Quickstart
Basic Usage
from ritellm import completion
messages = [
{"role": "system", "content": "You are a helpful assistant."},
{"role": "user", "content": "Hello!"}
]
response = completion(
model="openai/gpt-3.5-turbo",
messages=messages
)
print(response["choices"][0]["message"]["content"])
Streaming
To enable streaming, set stream=True
:
from ritellm import completion
messages = [
{"role": "system", "content": "You are a helpful assistant."},
{"role": "user", "content": "Write a short poem."}
]
response = completion(
model="openai/gpt-3.5-turbo",
messages=messages,
stream=True # Enable streaming
)
# Iterate over chunks as they arrive
for chunk in response:
if "choices" in chunk and len(chunk["choices"]) > 0:
delta = chunk["choices"][0].get("delta", {})
content = delta.get("content", "")
if content:
print(content, end="", flush=True)
print() # New line after streaming completes
Response Format
Non-Streaming Response
When stream=False
(default), you receive a complete response dictionary:
{
"id": "chatcmpl-...",
"object": "chat.completion",
"created": 1234567890,
"model": "gpt-3.5-turbo-0125",
"choices": [
{
"index": 0,
"message": {
"role": "assistant",
"content": "Hello!

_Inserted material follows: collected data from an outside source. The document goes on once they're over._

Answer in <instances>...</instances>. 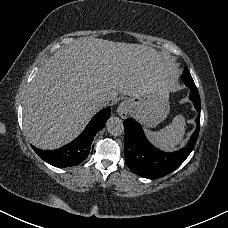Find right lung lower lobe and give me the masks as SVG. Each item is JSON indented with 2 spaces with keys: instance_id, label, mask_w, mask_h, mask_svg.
<instances>
[{
  "instance_id": "right-lung-lower-lobe-1",
  "label": "right lung lower lobe",
  "mask_w": 228,
  "mask_h": 228,
  "mask_svg": "<svg viewBox=\"0 0 228 228\" xmlns=\"http://www.w3.org/2000/svg\"><path fill=\"white\" fill-rule=\"evenodd\" d=\"M111 107L98 112L88 123L84 131L71 143L56 150H40L32 146L33 150L47 163L56 167H70L84 161L93 149V139L101 130L111 115Z\"/></svg>"
}]
</instances>
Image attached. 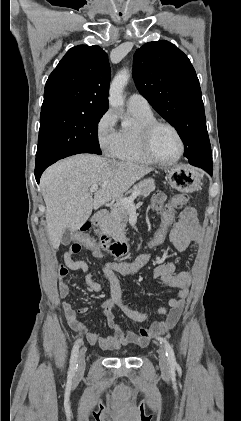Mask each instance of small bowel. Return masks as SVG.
Listing matches in <instances>:
<instances>
[{
	"label": "small bowel",
	"instance_id": "obj_1",
	"mask_svg": "<svg viewBox=\"0 0 241 421\" xmlns=\"http://www.w3.org/2000/svg\"><path fill=\"white\" fill-rule=\"evenodd\" d=\"M165 195L157 193L154 195L152 204L155 211L161 215L164 210ZM170 241L179 251L186 250L196 245L201 238V230L198 222L197 212L192 207H185L174 221L170 228ZM74 253L70 247L64 253V262L71 270H79L86 274L85 284L89 290L99 292L101 286L92 279V275L88 273L89 267L82 260H74ZM150 260L147 253L141 254L135 262L115 261L106 263L103 266V277L110 284V297L103 302L102 317L106 320L108 326L112 330V334L101 336L96 331H91L79 319L80 314L88 311L87 307L75 310L72 305L64 301L69 294V282L62 281L59 284L58 293L62 301V308L65 313L70 328L76 332L84 333L91 344H99L104 350L117 349L123 345H135L145 347L150 339L156 338L172 328L179 320L183 311L185 301L188 295V289L191 283L190 272L176 273V266L173 262L158 263L154 268L155 278L164 284L176 289L175 297L168 301L166 307H160L156 314L166 315L164 321L154 322L150 327H146L144 323L148 321L149 315L134 309H131L122 302V290L117 274L129 277L138 272ZM121 310L130 321L141 324L138 332L125 329L114 319V311Z\"/></svg>",
	"mask_w": 241,
	"mask_h": 421
}]
</instances>
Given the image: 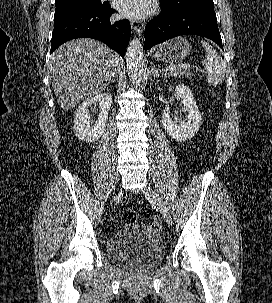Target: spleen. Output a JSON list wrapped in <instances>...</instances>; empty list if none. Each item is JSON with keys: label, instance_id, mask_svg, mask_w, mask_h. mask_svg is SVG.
<instances>
[{"label": "spleen", "instance_id": "spleen-1", "mask_svg": "<svg viewBox=\"0 0 272 303\" xmlns=\"http://www.w3.org/2000/svg\"><path fill=\"white\" fill-rule=\"evenodd\" d=\"M201 44L206 52L202 65L208 72L207 83L213 86L220 85L225 79L226 63L209 43L201 41ZM212 95L214 96L213 92Z\"/></svg>", "mask_w": 272, "mask_h": 303}]
</instances>
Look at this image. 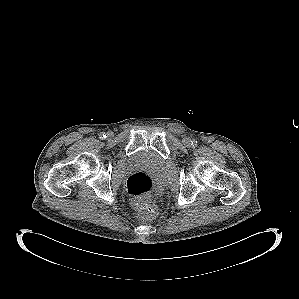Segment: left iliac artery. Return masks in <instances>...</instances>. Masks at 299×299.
Returning <instances> with one entry per match:
<instances>
[{
	"mask_svg": "<svg viewBox=\"0 0 299 299\" xmlns=\"http://www.w3.org/2000/svg\"><path fill=\"white\" fill-rule=\"evenodd\" d=\"M191 145H192L193 147L197 146V141H196L195 139H193V140L191 141Z\"/></svg>",
	"mask_w": 299,
	"mask_h": 299,
	"instance_id": "1",
	"label": "left iliac artery"
}]
</instances>
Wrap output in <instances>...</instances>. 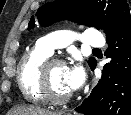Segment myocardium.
<instances>
[{"instance_id":"obj_1","label":"myocardium","mask_w":131,"mask_h":115,"mask_svg":"<svg viewBox=\"0 0 131 115\" xmlns=\"http://www.w3.org/2000/svg\"><path fill=\"white\" fill-rule=\"evenodd\" d=\"M53 65L65 66L66 62L59 58H50L45 60L41 64L38 72V90L44 101L53 105H62L67 103L72 96L67 95L65 97H56L50 93L47 82V72Z\"/></svg>"}]
</instances>
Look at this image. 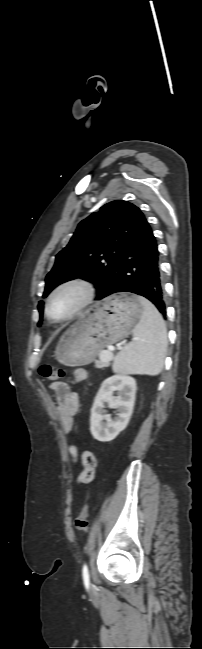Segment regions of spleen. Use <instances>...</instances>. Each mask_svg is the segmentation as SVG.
Returning <instances> with one entry per match:
<instances>
[{"label":"spleen","instance_id":"spleen-1","mask_svg":"<svg viewBox=\"0 0 202 649\" xmlns=\"http://www.w3.org/2000/svg\"><path fill=\"white\" fill-rule=\"evenodd\" d=\"M143 313L133 329V341L116 356L113 371L121 374L157 375L161 372L167 349V330L156 307L139 297Z\"/></svg>","mask_w":202,"mask_h":649}]
</instances>
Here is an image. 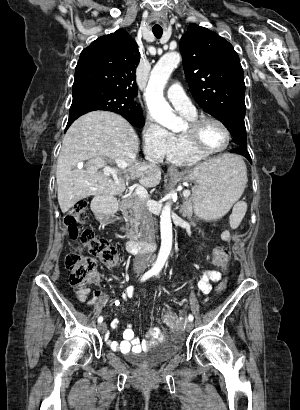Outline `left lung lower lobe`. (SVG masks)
Wrapping results in <instances>:
<instances>
[{
    "label": "left lung lower lobe",
    "instance_id": "0a47b994",
    "mask_svg": "<svg viewBox=\"0 0 300 410\" xmlns=\"http://www.w3.org/2000/svg\"><path fill=\"white\" fill-rule=\"evenodd\" d=\"M231 152L232 153H238V154H241V155L245 156L250 161V163H252L251 162V157H250L249 153L247 152V150L245 148L237 147V148L231 150Z\"/></svg>",
    "mask_w": 300,
    "mask_h": 410
}]
</instances>
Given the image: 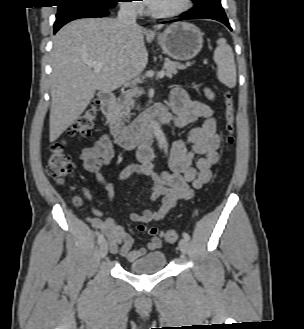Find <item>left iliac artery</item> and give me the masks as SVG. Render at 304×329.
Segmentation results:
<instances>
[{"instance_id": "44dca946", "label": "left iliac artery", "mask_w": 304, "mask_h": 329, "mask_svg": "<svg viewBox=\"0 0 304 329\" xmlns=\"http://www.w3.org/2000/svg\"><path fill=\"white\" fill-rule=\"evenodd\" d=\"M183 238L186 239L187 241L190 239V236L188 233L183 232Z\"/></svg>"}]
</instances>
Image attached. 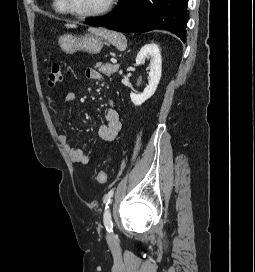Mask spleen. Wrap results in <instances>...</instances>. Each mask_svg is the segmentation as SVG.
<instances>
[{"instance_id": "obj_1", "label": "spleen", "mask_w": 255, "mask_h": 272, "mask_svg": "<svg viewBox=\"0 0 255 272\" xmlns=\"http://www.w3.org/2000/svg\"><path fill=\"white\" fill-rule=\"evenodd\" d=\"M91 32L103 37L109 43L116 46L119 50H125L127 47V40L122 33H118L116 31H111L107 29H89Z\"/></svg>"}]
</instances>
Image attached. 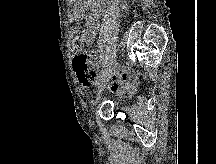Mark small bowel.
Here are the masks:
<instances>
[{
  "instance_id": "c3829d8e",
  "label": "small bowel",
  "mask_w": 216,
  "mask_h": 164,
  "mask_svg": "<svg viewBox=\"0 0 216 164\" xmlns=\"http://www.w3.org/2000/svg\"><path fill=\"white\" fill-rule=\"evenodd\" d=\"M88 21L92 23V27L88 29L85 33V42L90 44L97 32V17L94 15L88 16ZM135 85V77L131 74L129 70L120 69L114 76L113 83L110 86V90L117 92L119 94L129 93Z\"/></svg>"
}]
</instances>
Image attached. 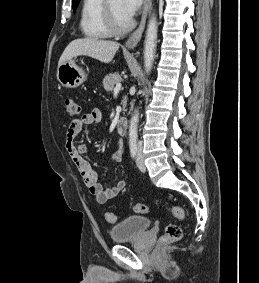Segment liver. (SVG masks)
Returning a JSON list of instances; mask_svg holds the SVG:
<instances>
[{
    "label": "liver",
    "mask_w": 259,
    "mask_h": 283,
    "mask_svg": "<svg viewBox=\"0 0 259 283\" xmlns=\"http://www.w3.org/2000/svg\"><path fill=\"white\" fill-rule=\"evenodd\" d=\"M118 49L119 44L113 41L101 40L94 37L75 39L65 48L59 59L58 66L79 55H87L103 63H109Z\"/></svg>",
    "instance_id": "liver-1"
}]
</instances>
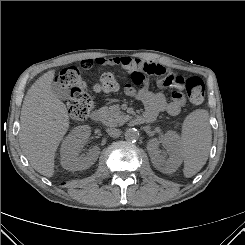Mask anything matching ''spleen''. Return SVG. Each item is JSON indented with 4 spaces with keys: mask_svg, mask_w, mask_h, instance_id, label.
Wrapping results in <instances>:
<instances>
[{
    "mask_svg": "<svg viewBox=\"0 0 245 245\" xmlns=\"http://www.w3.org/2000/svg\"><path fill=\"white\" fill-rule=\"evenodd\" d=\"M206 110L198 109L184 120L181 134L184 175L189 178L205 165L211 147L212 134Z\"/></svg>",
    "mask_w": 245,
    "mask_h": 245,
    "instance_id": "1",
    "label": "spleen"
}]
</instances>
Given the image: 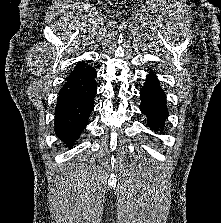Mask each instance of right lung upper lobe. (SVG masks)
Masks as SVG:
<instances>
[{
	"mask_svg": "<svg viewBox=\"0 0 221 223\" xmlns=\"http://www.w3.org/2000/svg\"><path fill=\"white\" fill-rule=\"evenodd\" d=\"M89 67H90V66H87V65L85 64V62H83V61H82V62H79V63L76 65V67L74 68V70L71 72L69 78H71V77H73V76L79 74L80 72L86 70V69L89 68Z\"/></svg>",
	"mask_w": 221,
	"mask_h": 223,
	"instance_id": "right-lung-upper-lobe-1",
	"label": "right lung upper lobe"
}]
</instances>
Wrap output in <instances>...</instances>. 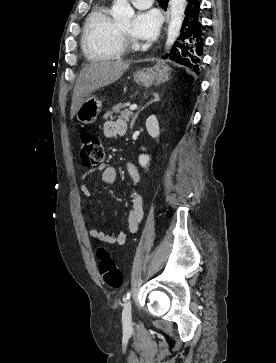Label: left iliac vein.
<instances>
[{
    "label": "left iliac vein",
    "instance_id": "left-iliac-vein-1",
    "mask_svg": "<svg viewBox=\"0 0 276 363\" xmlns=\"http://www.w3.org/2000/svg\"><path fill=\"white\" fill-rule=\"evenodd\" d=\"M122 319L124 324L129 323L131 321V302L127 301L124 305Z\"/></svg>",
    "mask_w": 276,
    "mask_h": 363
}]
</instances>
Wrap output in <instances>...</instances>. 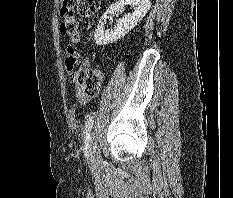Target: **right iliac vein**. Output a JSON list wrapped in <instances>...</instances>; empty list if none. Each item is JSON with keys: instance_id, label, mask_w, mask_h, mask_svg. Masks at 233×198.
Listing matches in <instances>:
<instances>
[{"instance_id": "obj_1", "label": "right iliac vein", "mask_w": 233, "mask_h": 198, "mask_svg": "<svg viewBox=\"0 0 233 198\" xmlns=\"http://www.w3.org/2000/svg\"><path fill=\"white\" fill-rule=\"evenodd\" d=\"M89 151H90L91 160L94 163V165H99L101 162V158L98 152L92 147V141H90Z\"/></svg>"}]
</instances>
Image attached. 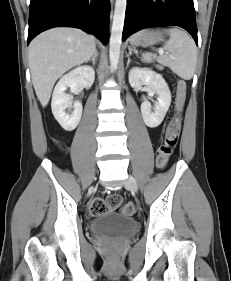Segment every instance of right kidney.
Wrapping results in <instances>:
<instances>
[{"label": "right kidney", "instance_id": "1", "mask_svg": "<svg viewBox=\"0 0 231 281\" xmlns=\"http://www.w3.org/2000/svg\"><path fill=\"white\" fill-rule=\"evenodd\" d=\"M95 78L94 70L89 66H80L61 77L56 84L51 108L55 119L67 131L74 130L80 122L82 115V104L74 102L73 111L67 113L66 109L72 108L71 98L65 91L69 87L71 92H76L81 88L91 87Z\"/></svg>", "mask_w": 231, "mask_h": 281}]
</instances>
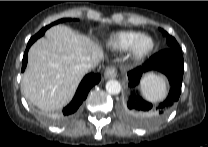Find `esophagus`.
Instances as JSON below:
<instances>
[{
  "label": "esophagus",
  "mask_w": 208,
  "mask_h": 147,
  "mask_svg": "<svg viewBox=\"0 0 208 147\" xmlns=\"http://www.w3.org/2000/svg\"><path fill=\"white\" fill-rule=\"evenodd\" d=\"M117 76V69L114 66H110L106 68L104 72V77L106 79L115 78Z\"/></svg>",
  "instance_id": "obj_1"
}]
</instances>
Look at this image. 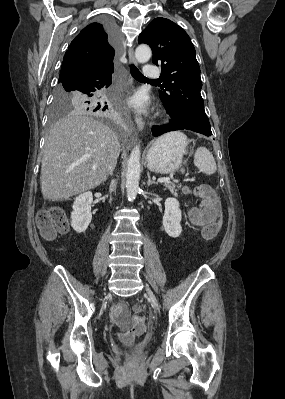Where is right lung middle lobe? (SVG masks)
I'll use <instances>...</instances> for the list:
<instances>
[{"label":"right lung middle lobe","instance_id":"obj_1","mask_svg":"<svg viewBox=\"0 0 285 399\" xmlns=\"http://www.w3.org/2000/svg\"><path fill=\"white\" fill-rule=\"evenodd\" d=\"M105 90H102L96 97H89L82 90L75 88L71 84H59L55 91V98L52 107V118L53 123L58 117L71 113L72 111L77 112H95L96 114L108 115L111 113V109L102 106H94V101L101 97Z\"/></svg>","mask_w":285,"mask_h":399}]
</instances>
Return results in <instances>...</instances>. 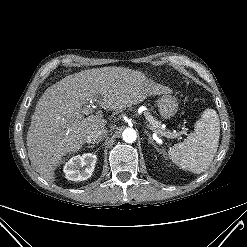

How can I help you today?"
},
"finish_reason": "stop"
}
],
"usage": {
"prompt_tokens": 20,
"completion_tokens": 10,
"total_tokens": 30
}
}
Streaming Response
When stream=True
, you receive an iterator of chunk dictionaries:
# First chunk (usually empty or with role)
{
"id": "chatcmpl-...",
"object": "chat.completion.chunk",
"created": 1234567890,
"model": "gpt-3.5-turbo-0125",
"choices": [
{
"index": 0,
"delta": {
"role": "assistant",
"content": ""
},
"finish_reason": None
}
]
}
# Content chunks
{
"id": "chatcmpl-...",
"object": "chat.completion.chunk",
"created": 1234567890,
"model": "gpt-3.5-turbo-0125",
"choices": [
{
"index": 0,
"delta": {
"content": "Hello"
},
"finish_reason": None
}
]
}
# Final chunk
{
"id": "chatcmpl-...",
"object": "chat.completion.chunk",
"created": 1234567890,
"model": "gpt-3.5-turbo-0125",
"choices": [
{
"index": 0,
"delta": {},
"finish_reason": "stop"
}
]
}
Complete Example
Here's a complete example that handles streaming responses gracefully:
from ritellm import completion
def stream_completion(messages, model="openai/gpt-3.5-turbo"):
"""Stream a completion and print the response."""
response = completion(
model=model,
messages=messages,
stream=True,
temperature=0.7,
max_tokens=500
)
print("Assistant: ", end="", flush=True)
full_response = ""
for chunk in response:
if "choices" not in chunk or len(chunk["choices"]) == 0:
continue
choice = chunk["choices"][0]
delta = choice.get("delta", {})
content = delta.get("content", "")
if content:
print(content, end="", flush=True)
full_response += content
# Check if streaming is complete
if choice.get("finish_reason") == "stop":
break
print() # New line
return full_response
# Usage
messages = [
{"role": "system", "content": "You are a helpful assistant."},
{"role": "user", "content": "Explain quantum computing in simple terms."}
]
response_text = stream_completion(messages)
print(f"\n\nFull response length: {len(response_text)} characters")
Best Practices
- Always handle missing content: Not all chunks will have content, especially the first and last chunks.
content = chunk["choices"][0]["delta"].get("content", "")
if content:
print(content, end="", flush=True)
-
Use flush=True: When printing streaming content, use
flush=True
to ensure immediate output. -
Check finish_reason: Monitor the
finish_reason
field to know when streaming is complete. -
Error handling: Wrap streaming in try-except blocks to handle network issues gracefully.
try:
for chunk in response:
# Process chunk
pass
except Exception as e:
print(f"\nStreaming error: {e}")
- Accumulate response: If you need the full response text, accumulate it from the chunks:
full_text = ""
for chunk in response:
content = chunk["choices"][0]["delta"].get("content", "")
full_text += content
Supported Providers
Currently, streaming is supported for:
- ✅ OpenAI (
openai/
prefix)
More providers will be added in future releases.